▸ **PROBLEM TO SOLVE**
Apart from the images, every record below must be given again without alteration.

################

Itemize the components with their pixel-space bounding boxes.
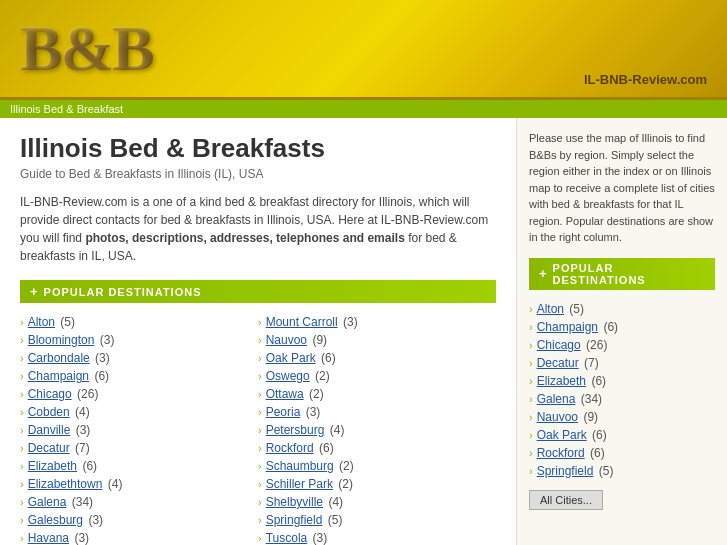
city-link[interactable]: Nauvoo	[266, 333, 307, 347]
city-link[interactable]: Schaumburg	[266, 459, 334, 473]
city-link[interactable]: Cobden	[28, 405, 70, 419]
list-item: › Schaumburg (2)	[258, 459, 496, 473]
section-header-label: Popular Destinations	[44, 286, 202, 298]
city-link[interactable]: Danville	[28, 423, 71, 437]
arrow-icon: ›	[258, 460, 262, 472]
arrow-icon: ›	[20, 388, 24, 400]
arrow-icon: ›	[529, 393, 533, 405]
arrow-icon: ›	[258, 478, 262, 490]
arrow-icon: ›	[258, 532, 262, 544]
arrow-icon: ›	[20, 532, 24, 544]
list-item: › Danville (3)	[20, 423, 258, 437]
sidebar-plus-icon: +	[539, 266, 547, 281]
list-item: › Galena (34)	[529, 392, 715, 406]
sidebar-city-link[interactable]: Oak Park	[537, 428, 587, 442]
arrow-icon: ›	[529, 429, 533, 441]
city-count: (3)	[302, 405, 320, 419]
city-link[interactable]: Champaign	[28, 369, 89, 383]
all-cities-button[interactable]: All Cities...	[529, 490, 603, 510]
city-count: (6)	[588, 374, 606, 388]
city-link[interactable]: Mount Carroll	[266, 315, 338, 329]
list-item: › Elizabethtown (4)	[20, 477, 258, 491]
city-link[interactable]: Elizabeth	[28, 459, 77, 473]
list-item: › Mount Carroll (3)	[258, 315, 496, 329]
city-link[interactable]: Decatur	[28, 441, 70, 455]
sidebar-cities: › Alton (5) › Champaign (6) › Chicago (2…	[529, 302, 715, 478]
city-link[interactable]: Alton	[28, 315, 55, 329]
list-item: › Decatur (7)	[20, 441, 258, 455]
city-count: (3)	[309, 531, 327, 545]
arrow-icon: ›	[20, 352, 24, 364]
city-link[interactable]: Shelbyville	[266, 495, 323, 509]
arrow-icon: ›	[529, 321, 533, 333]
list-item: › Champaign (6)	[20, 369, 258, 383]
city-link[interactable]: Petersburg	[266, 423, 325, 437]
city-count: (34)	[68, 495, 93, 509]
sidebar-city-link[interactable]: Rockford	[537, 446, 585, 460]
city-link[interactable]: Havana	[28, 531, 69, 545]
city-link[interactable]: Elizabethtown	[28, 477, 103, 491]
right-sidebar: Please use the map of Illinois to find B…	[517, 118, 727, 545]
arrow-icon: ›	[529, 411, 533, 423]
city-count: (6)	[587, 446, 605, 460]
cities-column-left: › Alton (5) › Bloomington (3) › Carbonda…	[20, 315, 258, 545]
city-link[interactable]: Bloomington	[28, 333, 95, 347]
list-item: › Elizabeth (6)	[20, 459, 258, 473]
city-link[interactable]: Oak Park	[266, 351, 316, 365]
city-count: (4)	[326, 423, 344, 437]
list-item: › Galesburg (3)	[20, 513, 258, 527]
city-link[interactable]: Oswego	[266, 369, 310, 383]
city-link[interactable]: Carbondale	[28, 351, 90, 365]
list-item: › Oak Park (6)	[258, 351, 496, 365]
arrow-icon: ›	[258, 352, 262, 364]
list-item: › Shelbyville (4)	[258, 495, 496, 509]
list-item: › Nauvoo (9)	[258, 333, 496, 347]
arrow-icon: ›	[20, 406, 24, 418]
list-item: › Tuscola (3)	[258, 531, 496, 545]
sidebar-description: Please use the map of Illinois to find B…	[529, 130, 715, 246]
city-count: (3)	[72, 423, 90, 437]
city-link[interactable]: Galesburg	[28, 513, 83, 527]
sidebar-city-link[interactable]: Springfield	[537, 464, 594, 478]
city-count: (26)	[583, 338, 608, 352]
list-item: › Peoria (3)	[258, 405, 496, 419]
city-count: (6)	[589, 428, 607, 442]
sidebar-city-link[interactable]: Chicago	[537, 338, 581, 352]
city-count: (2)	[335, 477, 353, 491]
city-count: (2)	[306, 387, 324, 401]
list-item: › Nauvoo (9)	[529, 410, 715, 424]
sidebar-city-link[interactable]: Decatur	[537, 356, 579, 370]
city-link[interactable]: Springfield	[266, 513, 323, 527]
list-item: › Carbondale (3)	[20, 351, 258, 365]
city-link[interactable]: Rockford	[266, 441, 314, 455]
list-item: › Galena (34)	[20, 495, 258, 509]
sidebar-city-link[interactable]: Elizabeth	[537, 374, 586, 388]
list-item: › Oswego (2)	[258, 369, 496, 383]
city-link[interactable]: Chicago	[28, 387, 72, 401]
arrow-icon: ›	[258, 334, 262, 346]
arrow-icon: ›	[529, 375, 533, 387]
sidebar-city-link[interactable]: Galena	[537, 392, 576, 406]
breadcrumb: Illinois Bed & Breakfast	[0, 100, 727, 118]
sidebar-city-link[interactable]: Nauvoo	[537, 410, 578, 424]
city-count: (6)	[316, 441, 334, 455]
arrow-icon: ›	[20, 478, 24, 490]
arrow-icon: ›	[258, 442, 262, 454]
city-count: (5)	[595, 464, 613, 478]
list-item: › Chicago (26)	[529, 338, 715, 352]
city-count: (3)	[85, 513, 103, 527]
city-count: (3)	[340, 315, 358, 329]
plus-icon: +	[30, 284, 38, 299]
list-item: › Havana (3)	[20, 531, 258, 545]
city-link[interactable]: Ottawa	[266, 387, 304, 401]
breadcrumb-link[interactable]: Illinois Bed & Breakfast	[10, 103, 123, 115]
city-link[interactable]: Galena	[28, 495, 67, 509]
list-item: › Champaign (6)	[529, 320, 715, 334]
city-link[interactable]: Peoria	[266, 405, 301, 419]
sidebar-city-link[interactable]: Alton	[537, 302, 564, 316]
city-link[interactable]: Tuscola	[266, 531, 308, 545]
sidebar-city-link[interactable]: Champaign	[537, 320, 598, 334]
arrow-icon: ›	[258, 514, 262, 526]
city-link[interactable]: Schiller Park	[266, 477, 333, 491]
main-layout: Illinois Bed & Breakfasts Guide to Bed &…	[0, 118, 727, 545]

################

▸ **RESPONSE**
Itemize the components with their pixel-space bounding boxes.
city-link[interactable]: Nauvoo	[266, 333, 307, 347]
city-link[interactable]: Schaumburg	[266, 459, 334, 473]
city-link[interactable]: Cobden	[28, 405, 70, 419]
list-item: › Schaumburg (2)	[258, 459, 496, 473]
section-header-label: Popular Destinations	[44, 286, 202, 298]
city-link[interactable]: Danville	[28, 423, 71, 437]
arrow-icon: ›	[258, 460, 262, 472]
arrow-icon: ›	[20, 388, 24, 400]
arrow-icon: ›	[529, 393, 533, 405]
arrow-icon: ›	[258, 478, 262, 490]
arrow-icon: ›	[258, 532, 262, 544]
arrow-icon: ›	[20, 532, 24, 544]
list-item: › Danville (3)	[20, 423, 258, 437]
sidebar-plus-icon: +	[539, 266, 547, 281]
list-item: › Galena (34)	[529, 392, 715, 406]
sidebar-city-link[interactable]: Oak Park	[537, 428, 587, 442]
arrow-icon: ›	[529, 429, 533, 441]
city-count: (3)	[302, 405, 320, 419]
city-link[interactable]: Champaign	[28, 369, 89, 383]
all-cities-button[interactable]: All Cities...	[529, 490, 603, 510]
city-count: (6)	[588, 374, 606, 388]
city-link[interactable]: Mount Carroll	[266, 315, 338, 329]
list-item: › Elizabethtown (4)	[20, 477, 258, 491]
city-link[interactable]: Elizabeth	[28, 459, 77, 473]
list-item: › Mount Carroll (3)	[258, 315, 496, 329]
city-link[interactable]: Decatur	[28, 441, 70, 455]
sidebar-cities: › Alton (5) › Champaign (6) › Chicago (2…	[529, 302, 715, 478]
city-link[interactable]: Alton	[28, 315, 55, 329]
list-item: › Decatur (7)	[20, 441, 258, 455]
city-count: (3)	[309, 531, 327, 545]
arrow-icon: ›	[20, 352, 24, 364]
city-link[interactable]: Shelbyville	[266, 495, 323, 509]
arrow-icon: ›	[529, 321, 533, 333]
list-item: › Champaign (6)	[20, 369, 258, 383]
city-link[interactable]: Petersburg	[266, 423, 325, 437]
city-count: (34)	[68, 495, 93, 509]
sidebar-city-link[interactable]: Rockford	[537, 446, 585, 460]
city-link[interactable]: Havana	[28, 531, 69, 545]
city-link[interactable]: Elizabethtown	[28, 477, 103, 491]
right-sidebar: Please use the map of Illinois to find B…	[517, 118, 727, 545]
arrow-icon: ›	[529, 411, 533, 423]
city-count: (6)	[587, 446, 605, 460]
cities-column-left: › Alton (5) › Bloomington (3) › Carbonda…	[20, 315, 258, 545]
city-link[interactable]: Bloomington	[28, 333, 95, 347]
list-item: › Elizabeth (6)	[20, 459, 258, 473]
city-link[interactable]: Oak Park	[266, 351, 316, 365]
city-count: (4)	[326, 423, 344, 437]
list-item: › Galesburg (3)	[20, 513, 258, 527]
city-link[interactable]: Oswego	[266, 369, 310, 383]
city-link[interactable]: Carbondale	[28, 351, 90, 365]
list-item: › Oak Park (6)	[258, 351, 496, 365]
arrow-icon: ›	[258, 352, 262, 364]
list-item: › Shelbyville (4)	[258, 495, 496, 509]
list-item: › Nauvoo (9)	[258, 333, 496, 347]
arrow-icon: ›	[20, 406, 24, 418]
list-item: › Tuscola (3)	[258, 531, 496, 545]
sidebar-description: Please use the map of Illinois to find B…	[529, 130, 715, 246]
city-count: (3)	[72, 423, 90, 437]
city-link[interactable]: Galesburg	[28, 513, 83, 527]
sidebar-city-link[interactable]: Springfield	[537, 464, 594, 478]
city-count: (26)	[583, 338, 608, 352]
list-item: › Peoria (3)	[258, 405, 496, 419]
city-count: (6)	[589, 428, 607, 442]
sidebar-city-link[interactable]: Chicago	[537, 338, 581, 352]
city-count: (2)	[335, 477, 353, 491]
city-count: (2)	[306, 387, 324, 401]
list-item: › Nauvoo (9)	[529, 410, 715, 424]
sidebar-city-link[interactable]: Decatur	[537, 356, 579, 370]
city-link[interactable]: Springfield	[266, 513, 323, 527]
list-item: › Carbondale (3)	[20, 351, 258, 365]
city-link[interactable]: Rockford	[266, 441, 314, 455]
list-item: › Galena (34)	[20, 495, 258, 509]
sidebar-city-link[interactable]: Elizabeth	[537, 374, 586, 388]
list-item: › Oswego (2)	[258, 369, 496, 383]
city-link[interactable]: Chicago	[28, 387, 72, 401]
arrow-icon: ›	[258, 334, 262, 346]
arrow-icon: ›	[529, 375, 533, 387]
sidebar-city-link[interactable]: Galena	[537, 392, 576, 406]
breadcrumb: Illinois Bed & Breakfast	[0, 100, 727, 118]
sidebar-city-link[interactable]: Nauvoo	[537, 410, 578, 424]
city-count: (6)	[316, 441, 334, 455]
arrow-icon: ›	[20, 478, 24, 490]
arrow-icon: ›	[258, 442, 262, 454]
city-count: (5)	[595, 464, 613, 478]
list-item: › Chicago (26)	[529, 338, 715, 352]
city-count: (3)	[85, 513, 103, 527]
city-count: (3)	[340, 315, 358, 329]
plus-icon: +	[30, 284, 38, 299]
list-item: › Havana (3)	[20, 531, 258, 545]
city-link[interactable]: Ottawa	[266, 387, 304, 401]
breadcrumb-link[interactable]: Illinois Bed & Breakfast	[10, 103, 123, 115]
city-link[interactable]: Galena	[28, 495, 67, 509]
list-item: › Champaign (6)	[529, 320, 715, 334]
city-link[interactable]: Peoria	[266, 405, 301, 419]
sidebar-city-link[interactable]: Alton	[537, 302, 564, 316]
city-link[interactable]: Tuscola	[266, 531, 308, 545]
sidebar-city-link[interactable]: Champaign	[537, 320, 598, 334]
arrow-icon: ›	[258, 514, 262, 526]
city-link[interactable]: Schiller Park	[266, 477, 333, 491]
main-layout: Illinois Bed & Breakfasts Guide to Bed &…	[0, 118, 727, 545]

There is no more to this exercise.